Cellar tyrosinase activity and content of melanin were two notable detected indicators. HQ had distinguished inhibitory activity in the production of melanin, and distinct cytotoxicity of B16 cells. From Table 4, both of EAE and HQ exhibited inhibition of B16 cell proliferation but also showed significant melanogenesis inhibitory activities. The cytotoxicity of HQ was 10.5 times more venomous than that of EAE, while the melanogenesis inhibitory activity of HQ was 8.3 times higher than that of EAE (Figure 3(e)). The results of cell experiments showed EAE strongly inhibited cellular tyrosinase activity, which might be the most reliable reason why it could lead to the decrease of melanogenesis in B16 mouse melanoma cells.

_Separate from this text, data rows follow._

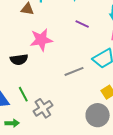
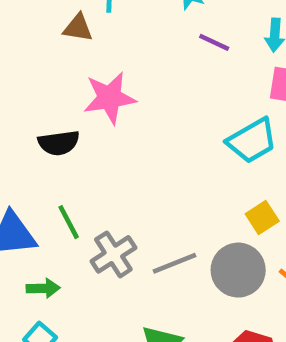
purple line: (82, 24) -> (214, 42), moved
gray line: (74, 71) -> (175, 263), moved

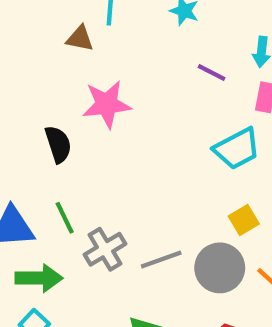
purple line: (214, 42) -> (212, 72), moved
black semicircle: (59, 143) -> (58, 144), turned -102
green arrow: (43, 288) -> (39, 278), size x1.5

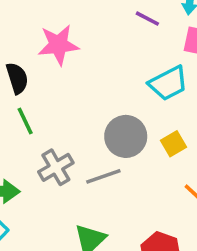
green line: (65, 218) -> (25, 121), moved
gray circle: (220, 268) -> (126, 136), moved

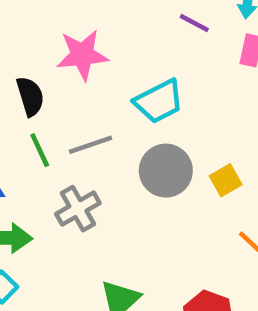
cyan trapezoid: (168, 83) -> (159, 101), moved
gray line: (103, 176) -> (91, 145), moved

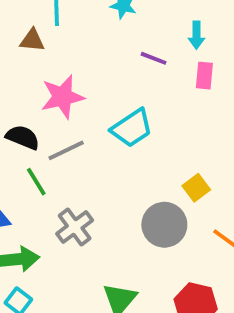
black semicircle: (30, 96) -> (23, 137), turned -44
gray line: (91, 145) -> (66, 150), moved
gray circle: (166, 171) -> (164, 225), moved

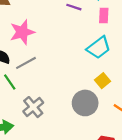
cyan trapezoid: (132, 128) -> (99, 48), moved

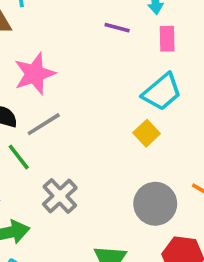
yellow square: (102, 81) -> (147, 133), moved
gray circle: (85, 103) -> (155, 204), moved

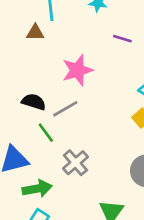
pink star: (35, 74) -> (77, 70), moved

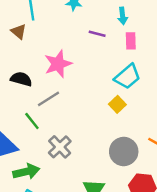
brown triangle: (35, 32) -> (19, 32), turned 42
black semicircle: (34, 102) -> (21, 79), moved

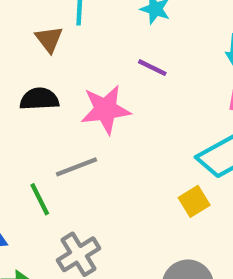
purple line: (97, 34) -> (152, 68), moved
black semicircle: (21, 79) -> (39, 99), moved, turned -30

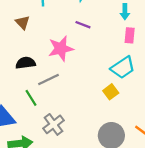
brown triangle: (49, 39) -> (23, 22), moved
black semicircle: (39, 99) -> (26, 63), moved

As shown in Figure 3(d), EAE showed a strong inhibitory tyrosinase activity, but the inhibitory activity of HQ was weak. Inhibitory activity of EAE became stronger with the EAE's concentration increasing, which displayed the dose-effect relationship. 316 μg/mL of EAE and 100 μg/mL of HQ exhibited intense inhibition of B16 cell proliferation, survival of cells was scarce, and that was the reason why the relative inhibitory activity much weakened. The inhibitory activity of idescarpin separated and identified from EAE for melanin synthesis has been confirmed [2]. Idesin and idescarpin have a similar structure [3]. Whether idesin has similar whitening activity needs to be further verified.

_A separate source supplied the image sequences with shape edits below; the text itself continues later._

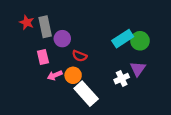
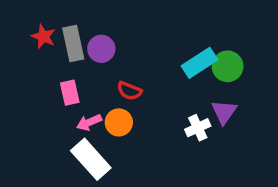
purple circle: (62, 39) -> (101, 49), moved
white rectangle: (86, 94) -> (91, 159), moved

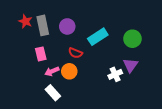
purple circle: (101, 49) -> (67, 26), moved
cyan rectangle: (199, 63) -> (98, 37), moved
white rectangle: (91, 159) -> (53, 93), size x0.7

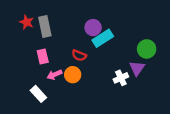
purple circle: (67, 26) -> (93, 28), moved
green circle: (132, 39) -> (147, 49), moved
white rectangle: (53, 93) -> (38, 94), moved

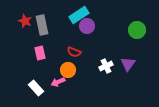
cyan rectangle: (103, 38) -> (79, 15), moved
green circle: (147, 49) -> (137, 30), moved
pink arrow: (54, 75) -> (58, 82), moved
white cross: (121, 78) -> (106, 66), moved

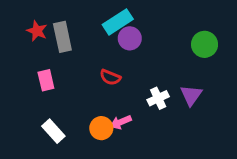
pink rectangle: (40, 53) -> (46, 80), moved
orange circle: (68, 70) -> (101, 128), moved
pink arrow: (58, 82) -> (121, 122), moved

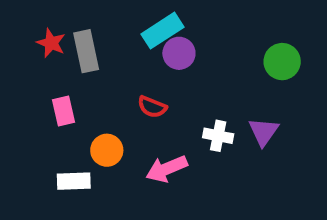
white cross: (158, 98) -> (218, 136), turned 36
pink arrow: (121, 122) -> (167, 169), size x1.4
orange circle: (101, 128) -> (107, 150), moved
white rectangle: (53, 131) -> (74, 181), turned -50

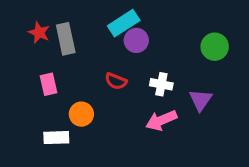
white cross: (218, 136) -> (161, 84), moved
pink arrow: (167, 169) -> (161, 120), moved

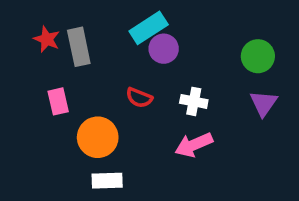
purple triangle: (201, 100) -> (264, 103), moved
orange circle: (81, 114) -> (98, 137), size x1.4
white rectangle: (56, 138) -> (107, 181), moved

In order to simulate more closely approximate conditions of human skin, we used C57BL/6 mice as the animal model for exploring the depigmenting activity of EAE. Even though the depigmenting activity of HQ was obviously excellent for all, 1%, 2%, and 4% of EAE showed notable activity, compared to the control as shown in Figure 3(f). Moreover, the depigmenting activity of 4% of EAE was nearly similar to that of 4% of HQ in the last stage of the experiment. Nevertheless, other than that, the daily actions of the smeared mice were all going well, and the skins had no macroscopic hypersensitivity and fester situation. EAE administrated by smearing twice daily could significantly brighten skin, which might imply EAE has the enormous potential for being developed as a new natural skin-lightening agent.

4. Conclusion

This study established an extraction procedure and assessed the potential antioxidant and depigmenting activity in vitro and in vivo for phenolics from Idesia polycarpa defatted fruit residue. As far as we know, this is the first report on the extraction optimization of phenolics from Idesia polycarpa using RSM and also the first time the antioxidant and in vivo depigmenting activity of EAE is studied. High phenolics content and excellent antioxidant and depigmenting activity make it believable that Idesia polycarpa fruit has the development potential for antioxidant and depigmenting properties extraction and can thus be applied to cosmetics, food additives, and medicine.